Welcome to 2021, the 7th calendar year since my cancer diagnosis. I love being able to type stuff like that, to see how very long I have been facing this disease and the associated treatment. Somewhere along the way I stopped having an interest in resolutions for the new year. There is nothing magical about the date 1/1 that suddenly makes it possible for me to become a different person; if I want my life to be different I can start that process any time. That said, I see the value in assessing the previous year – what brought joy and sadness and fulfillment – recognizing that things that bring me sadness are not necessarily bad and productivity is not my ultimate goal. In my reflections I noticed how much time I spent short of breath this year and realized I wanted to reconnect with my breathing more this year. This means the deep breathing of meditation and it means breath representing life and it also means using my inhaler and it means pushing myself physically to where I am breathing hard and maintaining those muscles.
Speaking of breath, last week I had a bronchoscopy, a procedure to remove tumors growing into my airways. At one place where I had nearly 100% blockage they were able to reduce it by 95% (!!!), however at another location with the same near complete blockage they were unable to remove the tumor. The pulmonology team is not sure how much better my breathing will be overall, but I can already tell the difference in how out of breath I get doing daily tasks. The bronchoscopy made my trial team decide to push out my start date from last week to this week. I was really disappointed in that choice at first, but ultimately it was the right one; I really did need that extra time to heal and not wonder if I was feeling the way I did because of my new drug or the procedure.
I am still glad that I shared here that I was going to be getting my trial that day because a young adult cancer friend from Austin reached out that she was going to be there that day getting an infusion, and maybe I could stop by. I am so so glad she reached out and that I was able to go visit her. The infusion room can be lonely, especially now when you can’t have your normal people there visiting with you, and it was so lovely that the stars aligned for this meeting. Friend, I’m sorry I was such distracted company. It was the day after my procedure and I was pretty miserable with pain, so I wasn’t the sparkling visitor I aim to be.
Then I got to go home and be with my family again for 4 whole days!
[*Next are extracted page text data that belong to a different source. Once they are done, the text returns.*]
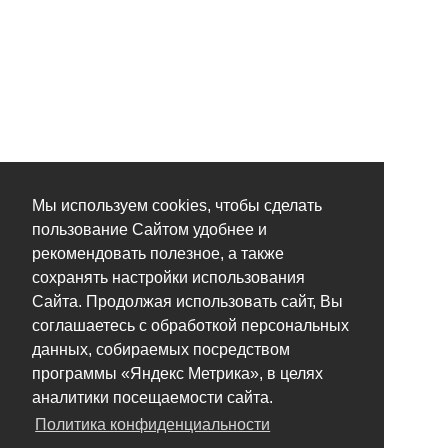
Мы используем cookies, чтобы сделать
пользование Сайтом удобнее и
рекомендовать полезное, а также
сохранять настройки использования
Сайта. Продолжая использовать сайт, Вы
соглашаетесь с обработкой персональных
данных, собираемых посредством
программы «Яндекс Метрика», в целях
аналитики посещаемости сайта.
Политика конфиденциальности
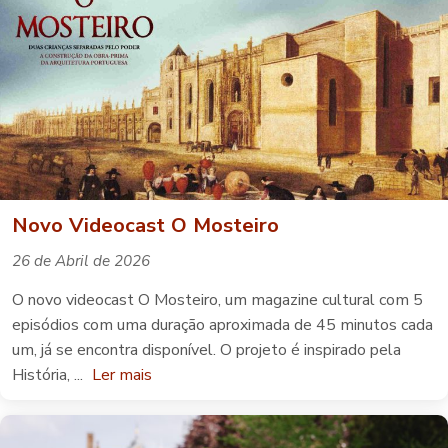
Novo Videocast O Mosteiro
26 de Abril de 2026
O novo videocast O Mosteiro, um magazine cultural com 5
episódios com uma duração aproximada de 45 minutos cada
um, já se encontra disponível. O projeto é inspirado pela
História, ...
Ler mais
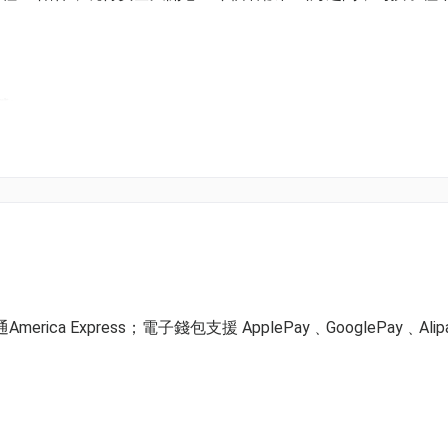
營）
包括教練、膳食、活動、保險、住宿、全套專業安全裝備，連證書
宿營）
生第一次」，克服恐懼、鍛煉膽量，學真技能！🧗
能！🤝
索家資格證書》，記錄孩子的卓越成長！📜
ica Express；電子錢包支援 ApplePay﹑GooglePay﹑Alip
位玩盡浮潛、直立板、獨木舟、溪降及飛索體驗。教練團隊會在
隊任務，讓孩子學懂溝通、合作與解難，發掘領袖潛能。完成後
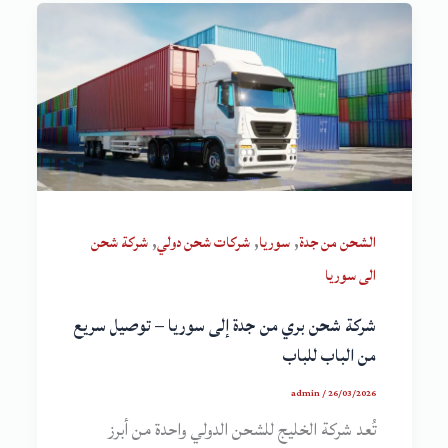
,
,
,
الشحن من جدة
سوريا
شركات شحن دولي
شركة شحن
الى سوريا
شركة شحن بري من جدة إلى سوريا – توصيل سريع
من الباب للباب
admin
/
26/03/2026
تُعد شركة الخليج للشحن الدولي واحدة من أبرز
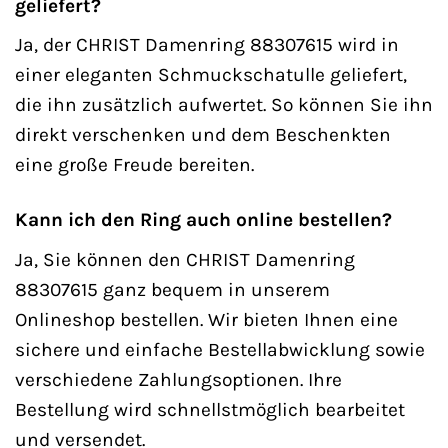
geliefert?
Ja, der CHRIST Damenring 88307615 wird in
einer eleganten Schmuckschatulle geliefert,
die ihn zusätzlich aufwertet. So können Sie ihn
direkt verschenken und dem Beschenkten
eine große Freude bereiten.
Kann ich den Ring auch online bestellen?
Ja, Sie können den CHRIST Damenring
88307615 ganz bequem in unserem
Onlineshop bestellen. Wir bieten Ihnen eine
sichere und einfache Bestellabwicklung sowie
verschiedene Zahlungsoptionen. Ihre
Bestellung wird schnellstmöglich bearbeitet
und versendet.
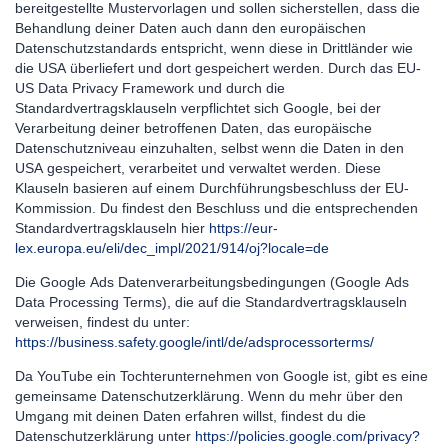
bereitgestellte Mustervorlagen und sollen sicherstellen, dass die
Behandlung deiner Daten auch dann den europäischen
Datenschutzstandards entspricht, wenn diese in Drittländer wie
die USA überliefert und dort gespeichert werden. Durch das EU-
US Data Privacy Framework und durch die
Standardvertragsklauseln verpflichtet sich Google, bei der
Verarbeitung deiner betroffenen Daten, das europäische
Datenschutzniveau einzuhalten, selbst wenn die Daten in den
USA gespeichert, verarbeitet und verwaltet werden. Diese
Klauseln basieren auf einem Durchführungsbeschluss der EU-
Kommission. Du findest den Beschluss und die entsprechenden
Standardvertragsklauseln hier
https://eur-
lex.europa.eu/eli/dec_impl/2021/914/oj?locale=de
Die Google Ads Datenverarbeitungsbedingungen (Google Ads
Data Processing Terms), die auf die Standardvertragsklauseln
verweisen, findest du unter:
https://business.safety.google/intl/de/adsprocessorterms/
Da YouTube ein Tochterunternehmen von Google ist, gibt es eine
gemeinsame Datenschutzerklärung. Wenn du mehr über den
Umgang mit deinen Daten erfahren willst, findest du die
Datenschutzerklärung unter
https://policies.google.com/privacy?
It was delightful to just be in a room with my daughter and/or husband and listen to them talk. Monday we had to return to Houston and got humbled. I took too long showering and when I got out and sat down to recover I coughed once and immediately started throwing up into the conveniently placed barf bag right next to me (I get them from the hospital a lot and stash them around my house). It took a couple hours before I was ready to dress and finish packing and face the car. Apparently during that time my dad pulled my husband aside to say, “It’s easy to forget how sick she really is,” which is heartbreaking to hear and know is completely true. Even at home where I do talk about feeling my worst, they mostly hear about how good I feel because I just don’t like to spend my time focused on feeling yucky.
Tuesday was my final pre-trial CT and my first pre-CT vomit. I am just not doing well on that front lately, y’all. Once it starts my appetite goes but having a too empty stomach for too long seems to be a trigger. And on top of all the coughing I have been doing lately it just destroyed my back muscles in a way that I am still trying to heal. So it worked out that I spent Wednesday sitting in an adjustable hospital bed for 10 hours getting my new trial med and having an entirely uneventful day. And since then I continue to have no noticeable side effects. So I can focus on dealing with the lingering ones from the bronchoscopy – coughing, pain from coughing, trouble sleeping because of the aforementioned. I’m learning how to use my new inhaler and nebulizer to make breathing easier and I don’t know yet if they’ll be permanent parts of my life or just get me through this time period.
My joy for the week is how snuggly my husband and daughter are the first 24 hours after I get home from Houston each time. I am always sore and tired after getting out of the car and just park myself on the couch under my favorite blanket. Having the people I love most come to me with their love helps revitalize me every time. I hope you have equal joy in your lives this week and for the year to come.